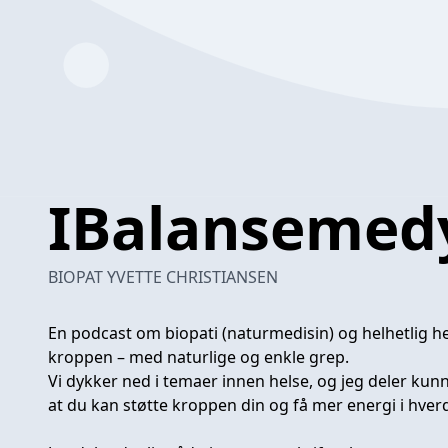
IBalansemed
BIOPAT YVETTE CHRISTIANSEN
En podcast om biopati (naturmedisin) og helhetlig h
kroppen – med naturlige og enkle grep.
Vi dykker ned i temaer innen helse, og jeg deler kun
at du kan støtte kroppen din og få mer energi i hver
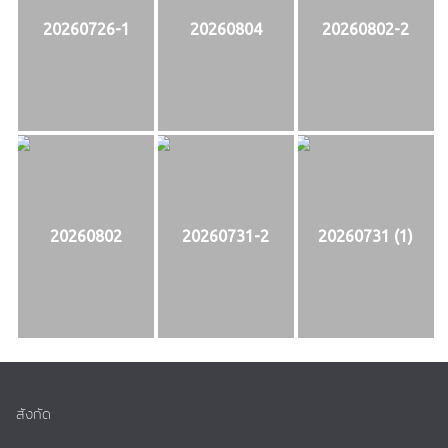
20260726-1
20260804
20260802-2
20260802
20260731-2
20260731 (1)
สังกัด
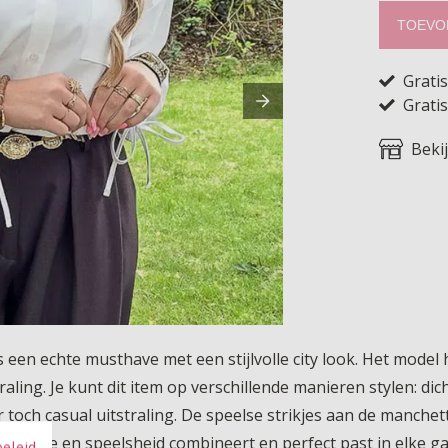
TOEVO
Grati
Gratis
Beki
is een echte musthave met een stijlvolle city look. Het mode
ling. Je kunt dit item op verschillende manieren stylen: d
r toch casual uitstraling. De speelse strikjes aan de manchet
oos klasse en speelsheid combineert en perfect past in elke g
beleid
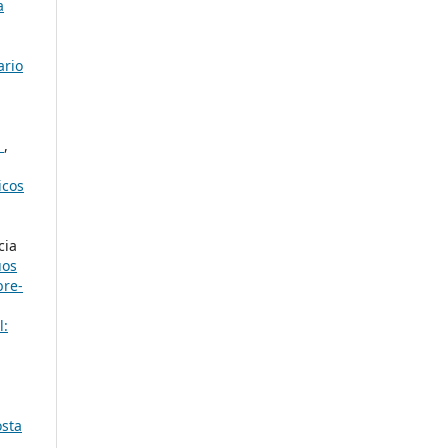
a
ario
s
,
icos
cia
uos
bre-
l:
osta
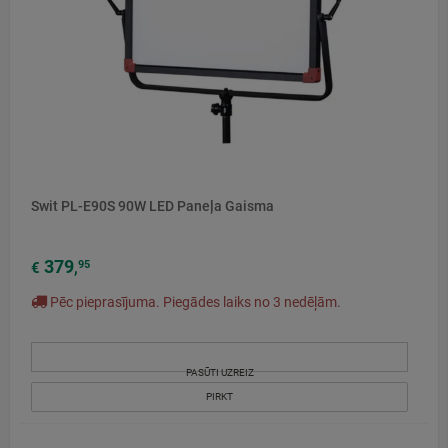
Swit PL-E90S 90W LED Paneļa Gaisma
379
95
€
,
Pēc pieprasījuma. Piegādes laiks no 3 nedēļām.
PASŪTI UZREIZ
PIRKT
************
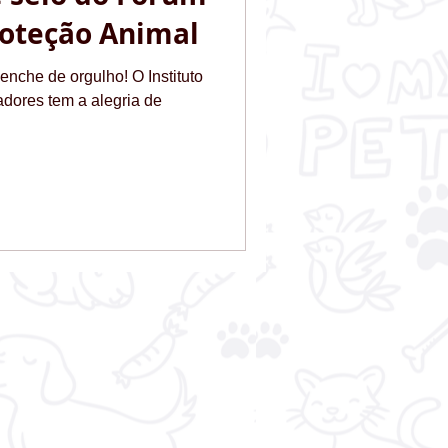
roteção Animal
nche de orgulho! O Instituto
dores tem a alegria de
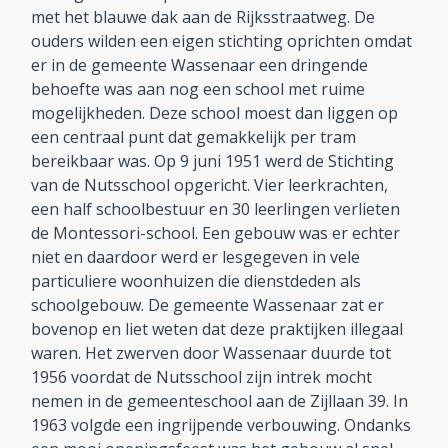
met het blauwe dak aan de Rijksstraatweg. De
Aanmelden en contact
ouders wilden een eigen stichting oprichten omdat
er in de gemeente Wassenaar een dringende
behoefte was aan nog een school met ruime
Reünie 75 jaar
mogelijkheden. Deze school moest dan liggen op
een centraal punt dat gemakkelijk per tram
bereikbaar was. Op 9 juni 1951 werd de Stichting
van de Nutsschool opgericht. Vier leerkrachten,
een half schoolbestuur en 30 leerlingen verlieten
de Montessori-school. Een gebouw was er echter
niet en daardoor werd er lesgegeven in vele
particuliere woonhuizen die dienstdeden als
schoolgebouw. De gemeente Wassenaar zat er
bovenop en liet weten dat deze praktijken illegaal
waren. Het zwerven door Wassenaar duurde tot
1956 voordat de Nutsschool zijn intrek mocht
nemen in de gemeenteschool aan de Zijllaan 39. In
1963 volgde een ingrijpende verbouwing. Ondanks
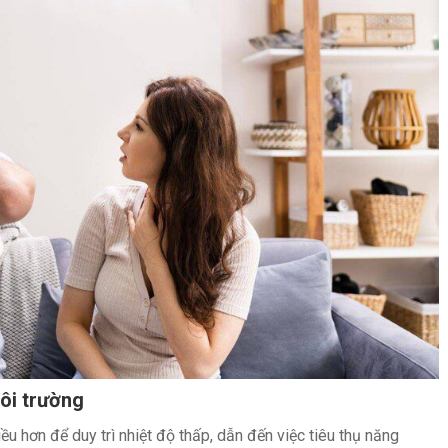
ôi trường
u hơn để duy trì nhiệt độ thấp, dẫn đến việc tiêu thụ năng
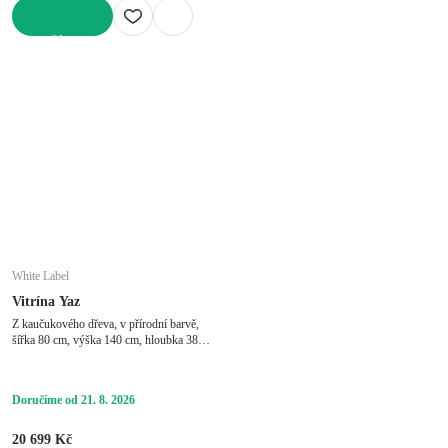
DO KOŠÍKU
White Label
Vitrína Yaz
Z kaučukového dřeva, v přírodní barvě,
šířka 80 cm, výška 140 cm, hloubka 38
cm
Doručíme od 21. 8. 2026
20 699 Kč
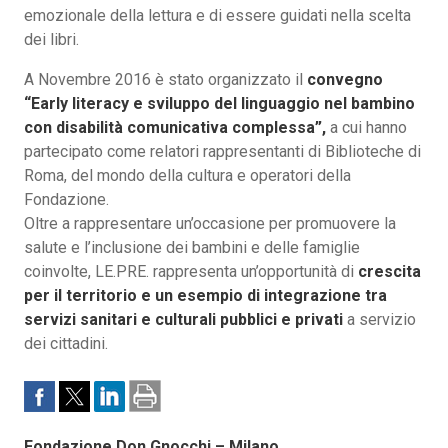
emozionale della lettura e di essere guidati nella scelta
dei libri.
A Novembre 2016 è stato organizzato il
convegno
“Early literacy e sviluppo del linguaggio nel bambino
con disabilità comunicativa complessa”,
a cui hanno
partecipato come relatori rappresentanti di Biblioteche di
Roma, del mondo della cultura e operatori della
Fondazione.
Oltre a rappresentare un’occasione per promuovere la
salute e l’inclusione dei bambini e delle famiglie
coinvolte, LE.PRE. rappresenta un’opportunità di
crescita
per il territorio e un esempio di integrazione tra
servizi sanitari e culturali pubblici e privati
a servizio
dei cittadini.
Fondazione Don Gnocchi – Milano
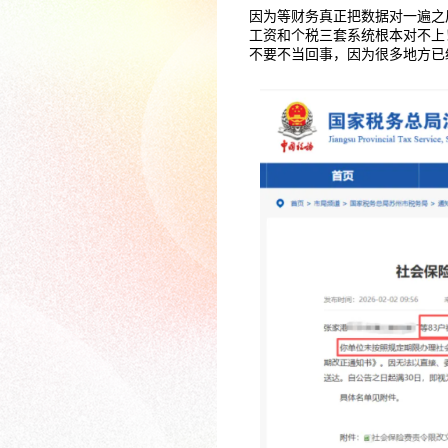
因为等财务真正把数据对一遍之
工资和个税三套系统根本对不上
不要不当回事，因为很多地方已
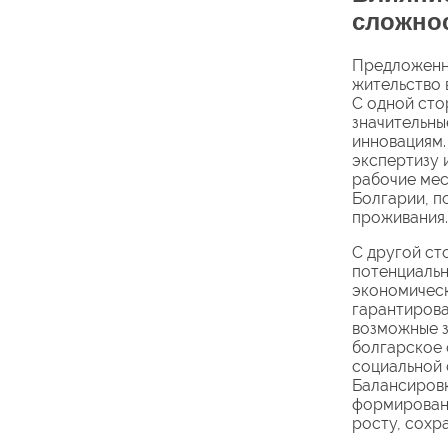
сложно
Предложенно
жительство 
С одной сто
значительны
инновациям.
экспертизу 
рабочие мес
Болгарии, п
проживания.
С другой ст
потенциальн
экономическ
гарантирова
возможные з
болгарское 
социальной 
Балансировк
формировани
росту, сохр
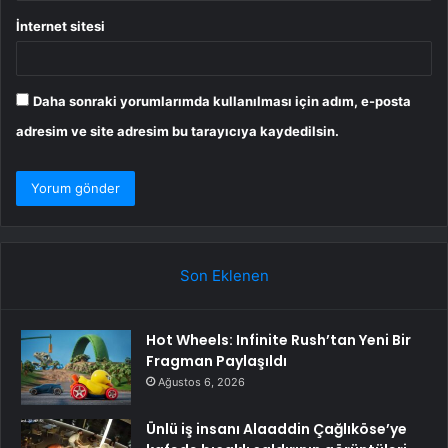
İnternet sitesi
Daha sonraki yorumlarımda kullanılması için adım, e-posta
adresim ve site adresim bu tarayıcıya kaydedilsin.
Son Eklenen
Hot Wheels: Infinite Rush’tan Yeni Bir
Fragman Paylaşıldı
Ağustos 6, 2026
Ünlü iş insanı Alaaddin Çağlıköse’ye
************
● **About this exercise**:
Beginning at the line above that contains "формировани", repeat each line exactly through the one that contains "Ünlü iş insanı Alaaddin Çağlıköse’ye", and leave out the pictures.

● **Exercise output**:
формировани
росту, сохр
İnternet sitesi
Daha sonraki yorumlarımda kullanılması için adım, e-posta
adresim ve site adresim bu tarayıcıya kaydedilsin.
Son Eklenen
Hot Wheels: Infinite Rush’tan Yeni Bir
Fragman Paylaşıldı
Ağustos 6, 2026
Ünlü iş insanı Alaaddin Çağlıköse’ye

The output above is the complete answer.